1. Ever since high school, when I looked up to the guys who were seniors when I was a sophomore and who seemed to go to all the cool concerts in Spokane and to know what LPs were cool at any given time, I have wanted to have cool taste in music. This desire continued through college and graduate school and into my days teaching at LCC as I listened to others who talked much more knowledgeably than I ever could about jazz and rock and roll and folk music and Bach and the Grateful Dead and sometimes I tried to sound smart and recite some catalog of Richard Thompson albums -- or whatever --, but I really never was that sophisticated in my knowledge or cool in my taste when it comes to music. This has been on my mind for quite a while and so I made taste in music the subject of our latest Sibling Assignment and tried to come to peace with how I enjoy so much music, but I'm not much of a music critic. If you'd like to read my piece entitled "Go Your Own Way", it's right here.
2. This afternoon, while I was writing about my much more Dionysian than Apollonian relationship with music, I took note that my coffee mug had a small amount of coffee and half and half lying cold in the bottom and I thought it would be a fun and Dionysian thing to do to pour some brandy over that coffee and sip on it while I composed my blog post. I was right. It was fun and tasty and and Dionysus paid me a visit in the form of a light and pleasant buzz.

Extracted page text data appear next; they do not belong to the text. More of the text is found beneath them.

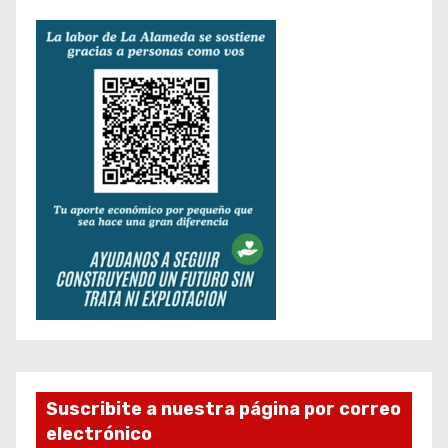
Suscribite a nuestra página por correo
electrónico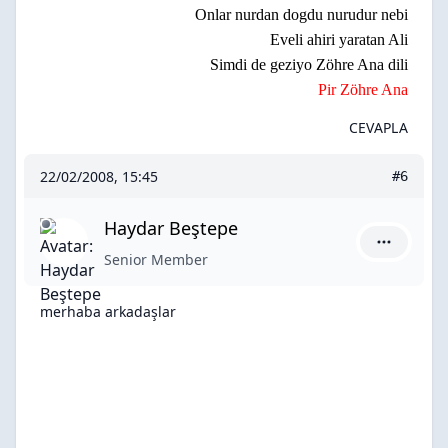
Onlar nurdan dogdu nurudur nebi
Eveli ahiri yaratan Ali
Simdi de geziyo Zöhre Ana dili
Pir Zöhre Ana
CEVAPLA
22/02/2008, 15:45
#6
Haydar Beştepe
Haydar Be
Senior Member
merhaba arkadaşlar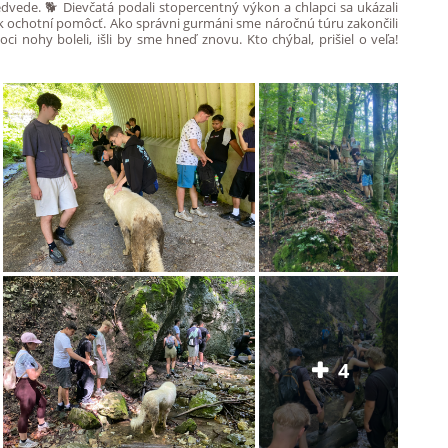
dvede. 🐕 Dievčatá podali stopercentný výkon a chlapci sa ukázali
ek ochotní pomôcť. Ako správni gurmáni sme náročnú túru zakončili
 nohy boleli, išli by sme hneď znovu. Kto chýbal, prišiel o veľa!
4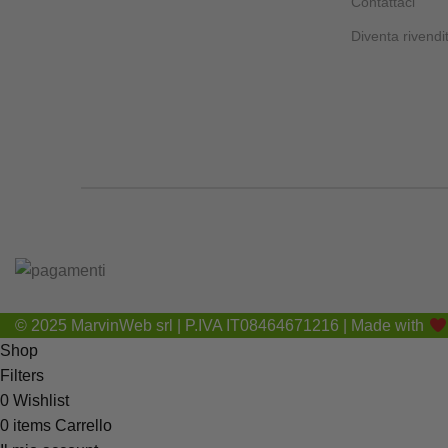
Contattaci
Diventa rivendi
© 2025 MarvinWeb srl | P.IVA IT08464671216 | Made with
Shop
Filters
0
Wishlist
0
items
Carrello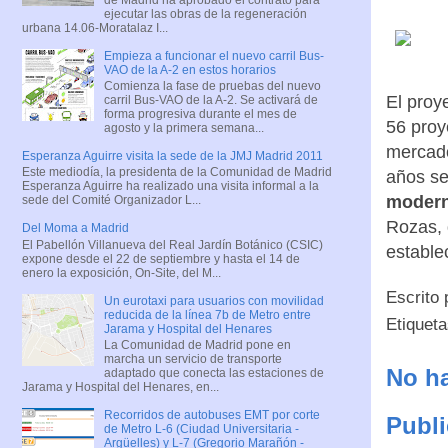
ejecutar las obras de la regeneración
urbana 14.06-Moratalaz I...
Empieza a funcionar el nuevo carril Bus-
VAO de la A-2 en estos horarios
Comienza la fase de pruebas del nuevo
El proy
carril Bus-VAO de la A-2. Se activará de
forma progresiva durante el mes de
56 proy
agosto y la primera semana...
mercado
Esperanza Aguirre visita la sede de la JMJ Madrid 2011
Este mediodía, la presidenta de la Comunidad de Madrid
años se
Esperanza Aguirre ha realizado una visita informal a la
modern
sede del Comité Organizador L...
Rozas, 
Del Moma a Madrid
El Pabellón Villanueva del Real Jardín Botánico (CSIC)
estable
expone desde el 22 de septiembre y hasta el 14 de
enero la exposición, On-Site, del M...
Escrito
Un eurotaxi para usuarios con movilidad
reducida de la línea 7b de Metro entre
Etiquet
Jarama y Hospital del Henares
La Comunidad de Madrid pone en
marcha un servicio de transporte
No ha
adaptado que conecta las estaciones de
Jarama y Hospital del Henares, en...
Recorridos de autobuses EMT por corte
Publi
de Metro L-6 (Ciudad Universitaria -
Argüelles) y L-7 (Gregorio Marañón -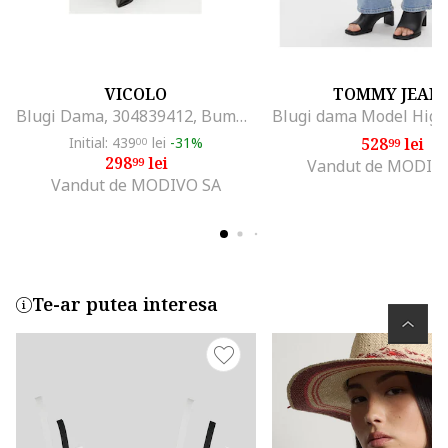
VICOLO
TOMMY JEAN
Blugi Dama, 304839412, Bumbac, 463797, Albastru
Initial: 439
lei
-31%
528
lei
00
99
298
lei
99
Vandut de MODIV
Vandut de MODIVO SA
Te-ar putea interesa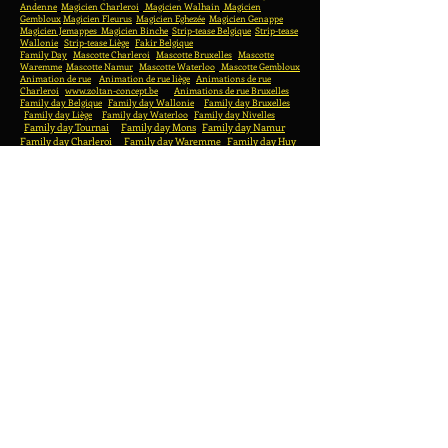
Andenne
Magicien Charleroi
Magicien Walhain
Magicien
Gembloux
Magicien Fleurus
Magicien Eghezée
Magicien Genappe
Magicien Jemappes
Magicien Binche
Strip-tease Belgique
Strip-tease
Wallonie
Strip-tease Liège
Fakir Belgique
Family Day
Mascotte Charleroi
Mascotte Bruxelles
Mascotte
Waremme
Mascotte Namur
Mascotte Waterloo
Mascotte Gembloux
Animation de rue
Animation de rue liège
Animations de rue
Charleroi
www.zoltan-concept.be
Animations de rue Bruxelles
Family day Belgique
Family day Wallonie
Family day Bruxelles
Family day Liège
Family day Waterloo
Family day Nivelles
Family day Tournai
Family day Mons
Family day Namur
Family day Charleroi
Family day Waremme
Family day Huy
Family day Hainaut
Family day Brabant wallon
Family day
Gembloux
Family day Wavre
Family day La Louvière
Family day Seraing
Fa
Jeux en bois Nivelles
Jeux en bois Fleurus
Wooden games Wallonia
Wooden games Walloon Brabant
Wooden games Namur
Wooden games Charleroi
Huy wooden games
Jeux en bois Liège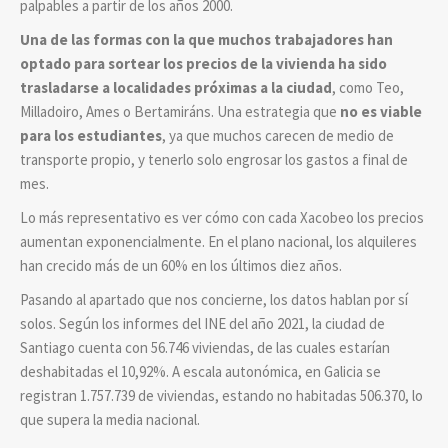
palpables a partir de los años 2000.
Una de las formas con la que muchos trabajadores han
optado para sortear los precios de la vivienda ha sido
trasladarse a localidades próximas a la ciudad
, como Teo,
Milladoiro, Ames o Bertamiráns. Una estrategia que
no es viable
para los estudiantes
, ya que muchos carecen de medio de
transporte propio, y tenerlo solo engrosar los gastos a final de
mes.
Lo más representativo es ver cómo con cada Xacobeo los precios
aumentan exponencialmente. En el plano nacional, los alquileres
han crecido más de un 60% en los últimos diez años.
Pasando al apartado que nos concierne, los datos hablan por sí
solos. Según los informes del INE del año 2021, la ciudad de
Santiago cuenta con 56.746 viviendas, de las cuales estarían
deshabitadas el 10,92%. A escala autonómica, en Galicia se
registran 1.757.739 de viviendas, estando no habitadas 506.370, lo
que supera la media nacional.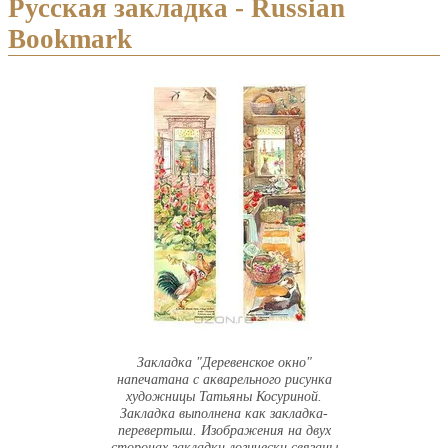
Русская закладка - Russian
Bookmark
Закладка "Деревенское окно"
напечатана с акварельного рисунка
художницы Татьяны Косуриной.
Закладка выполнена как закладка-
перевертыш. Изображения на двух
сторонах закладки логически связаны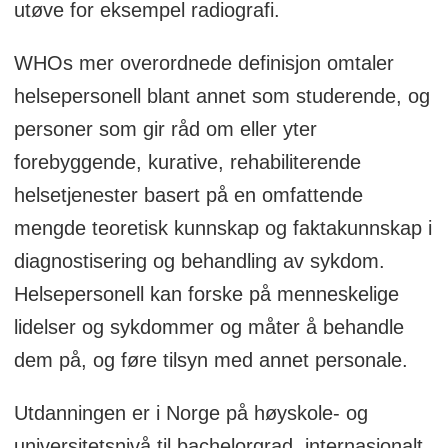
utøve for eksempel radiografi.
WHOs mer overordnede definisjon omtaler
helsepersonell blant annet som studerende, og
personer som gir råd om eller yter
forebyggende, kurative, rehabiliterende
helsetjenester basert på en omfattende
mengde teoretisk kunnskap og faktakunnskap i
diagnostisering og behandling av sykdom.
Helsepersonell kan forske på menneskelige
lidelser og sykdommer og måter å behandle
dem på, og føre tilsyn med annet personale.
Utdanningen er i Norge på høyskole- og
universitetsnivå til bachelorgrad, internasjonalt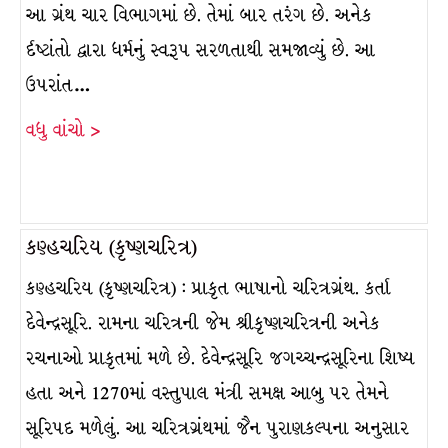
આ ગ્રંથ ચાર વિભાગમાં છે. તેમાં બાર તરંગ છે. અનેક
ર્દષ્ટાંતો દ્વારા ધર્મનું સ્વરૂપ સરળતાથી સમજાવ્યું છે. આ
ઉપરાંત…
વધુ વાંચો >
કણ્હચરિય (કૃષ્ણચરિત્ર)
કણ્હચરિય (કૃષ્ણચરિત્ર) : પ્રાકૃત ભાષાનો ચરિત્રગ્રંથ. કર્તા
દેવેન્દ્રસૂરિ. રામના ચરિત્રની જેમ શ્રીકૃષ્ણચરિત્રની અનેક
રચનાઓ પ્રાકૃતમાં મળે છે. દેવેન્દ્રસૂરિ જગચ્ચન્દ્રસૂરિના શિષ્ય
હતા અને 1270માં વસ્તુપાલ મંત્રી સમક્ષ આબુ પર તેમને
સૂરિપદ મળેલું. આ ચરિત્રગ્રંથમાં જૈન પુરાણકલ્પના અનુસાર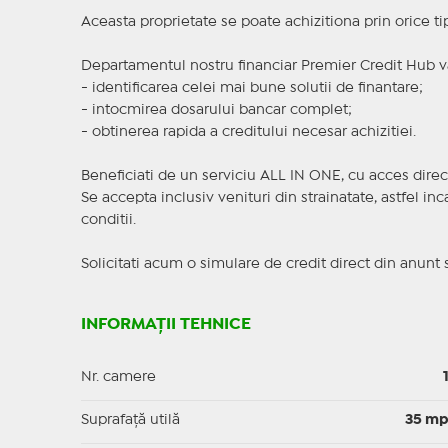
Aceasta proprietate se poate achizitiona prin orice ti
Departamentul nostru financiar Premier Credit Hub va
- identificarea celei mai bune solutii de finantare;
- intocmirea dosarului bancar complet;
- obtinerea rapida a creditului necesar achizitiei.
Beneficiati de un serviciu ALL IN ONE, cu acces direc
Se accepta inclusiv venituri din strainatate, astfel i
conditii.
Solicitati acum o simulare de credit direct din anunt 
INFORMAȚII TEHNICE
Nr. camere
Suprafaţă utilă
35 m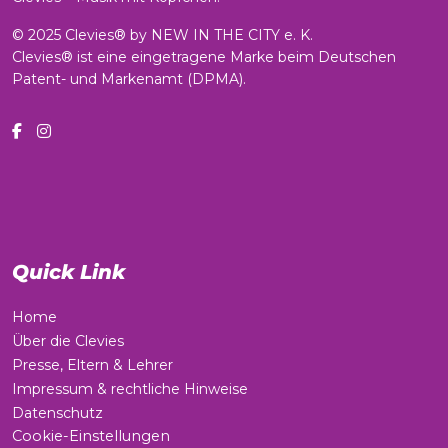
© 2025 Clevies® by NEW IN THE CITY e. K.
Clevies® ist eine eingetragene Marke beim Deutschen
Patent- und Markenamt (DPMA).
Quick Link
Home
Über die Clevies
Presse, Eltern & Lehrer
Impressum & rechtliche Hinweise
Datenschutz
Cookie-Einstellungen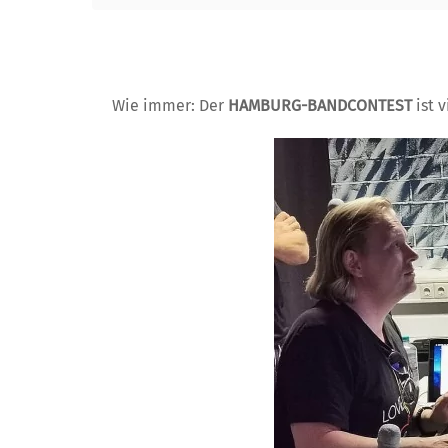
Wie immer: Der
HAMBURG-BANDCONTEST
ist 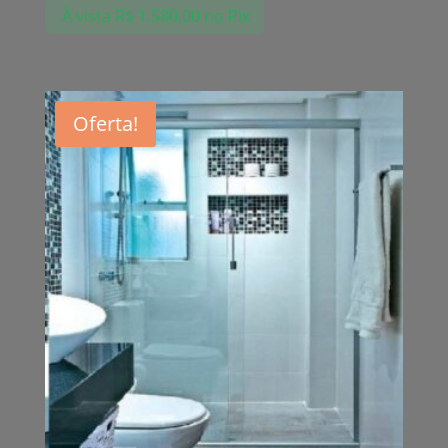
À vista
R$
1.580,00
no Pix
Oferta!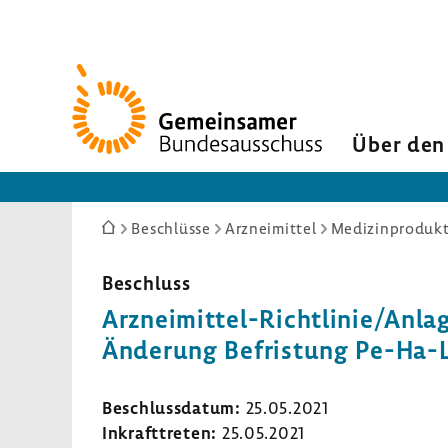
Zur
Startseite
Über den
Sie
Beschlüsse
Arzneimittel
Medizinprodukt
sind
hier:
Beschluss
Arzneimittel-​Richtlinie/Anla
Ände­rung Befris­tung Pe-​Ha
Beschluss­datum:
25.05.2021
Inkraft­treten:
25.05.2021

3. The Deke and I ate a splendid dinner at the Diazes and when we arrived back to our apartment home, I broke the brandy back out and decided to get out the tablet, put in the ear buds, and go on a YouTube tour of the music I'd been thinking and writing about earlier and dive into the feelings and goosebumps of music that just gets to me. I began with Fleetwood Mac and then turned to Tom Petty and the Heartbreakers and The Cars and Pink Floyd and Harry Nilsson and REM with Eddie Vedder because a few minutes earlier I had watched Eddie Vedder join the Hearbreakers and I also enjoyed Stevie Nix joining the Heartbreakers and I reveled in Mike Campbell's transporting guitar solo to close out "Runnin' Down a Dream" at what I came to understand was a video recording of a 30 year anniversary Tom Petty and the Heartbreakers show. I also listened to "You Wreck Me" and when I went to bed I thought back to dances in the Kellogg High School cafeteria and at the Northwest Metal Workers Hall in Kellogg and all through the night I smiled and in my mind replayed Tom Petty singing his immortal couplet: "I'll be the boy in the corduroy pants/You be the girl at the high school dance".